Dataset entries
****************************************

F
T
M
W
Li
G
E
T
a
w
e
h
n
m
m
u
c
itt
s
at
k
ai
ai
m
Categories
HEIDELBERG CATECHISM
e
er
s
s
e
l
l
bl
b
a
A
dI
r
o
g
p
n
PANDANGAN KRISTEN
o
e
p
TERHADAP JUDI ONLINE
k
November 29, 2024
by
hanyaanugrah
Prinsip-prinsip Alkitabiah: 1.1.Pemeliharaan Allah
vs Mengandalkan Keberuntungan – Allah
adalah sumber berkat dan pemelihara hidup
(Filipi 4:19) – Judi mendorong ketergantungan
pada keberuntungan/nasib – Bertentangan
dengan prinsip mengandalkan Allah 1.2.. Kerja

****************************************

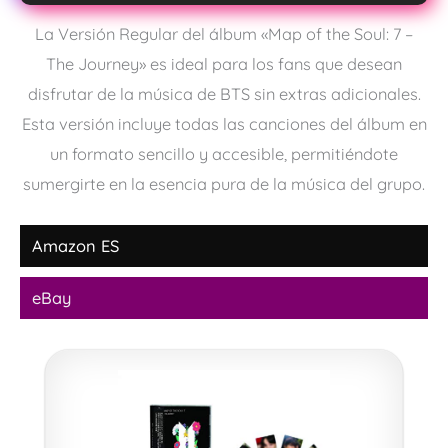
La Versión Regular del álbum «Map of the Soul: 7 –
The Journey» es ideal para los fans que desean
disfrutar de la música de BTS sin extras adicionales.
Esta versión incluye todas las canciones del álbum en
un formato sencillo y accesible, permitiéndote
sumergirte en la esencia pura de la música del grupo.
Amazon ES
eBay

****************************************

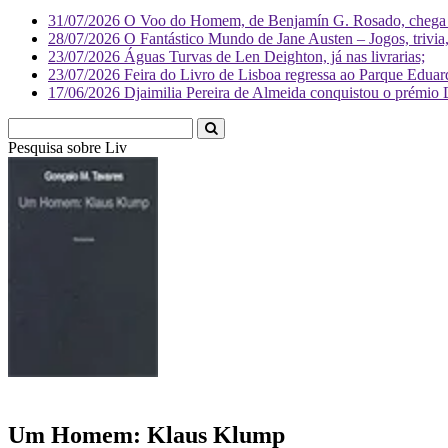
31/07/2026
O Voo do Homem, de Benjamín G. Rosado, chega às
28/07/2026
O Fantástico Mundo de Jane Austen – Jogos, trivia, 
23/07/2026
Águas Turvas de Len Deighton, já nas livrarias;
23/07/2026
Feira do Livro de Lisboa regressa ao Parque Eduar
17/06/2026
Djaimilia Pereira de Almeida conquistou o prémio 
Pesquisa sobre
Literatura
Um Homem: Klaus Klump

****************************************

Exercise objective:
Copy the records above exactly, beginning at the line that contains "TERHADAP JUDI ONLINE" and stopping after the line that contains "dengan prinsip mengandalkan Allah 1.2.. Kerja".

Answer for this exercise:
TERHADAP JUDI ONLINE
k
November 29, 2024
by
hanyaanugrah
Prinsip-prinsip Alkitabiah: 1.1.Pemeliharaan Allah
vs Mengandalkan Keberuntungan – Allah
adalah sumber berkat dan pemelihara hidup
(Filipi 4:19) – Judi mendorong ketergantungan
pada keberuntungan/nasib – Bertentangan
dengan prinsip mengandalkan Allah 1.2.. Kerja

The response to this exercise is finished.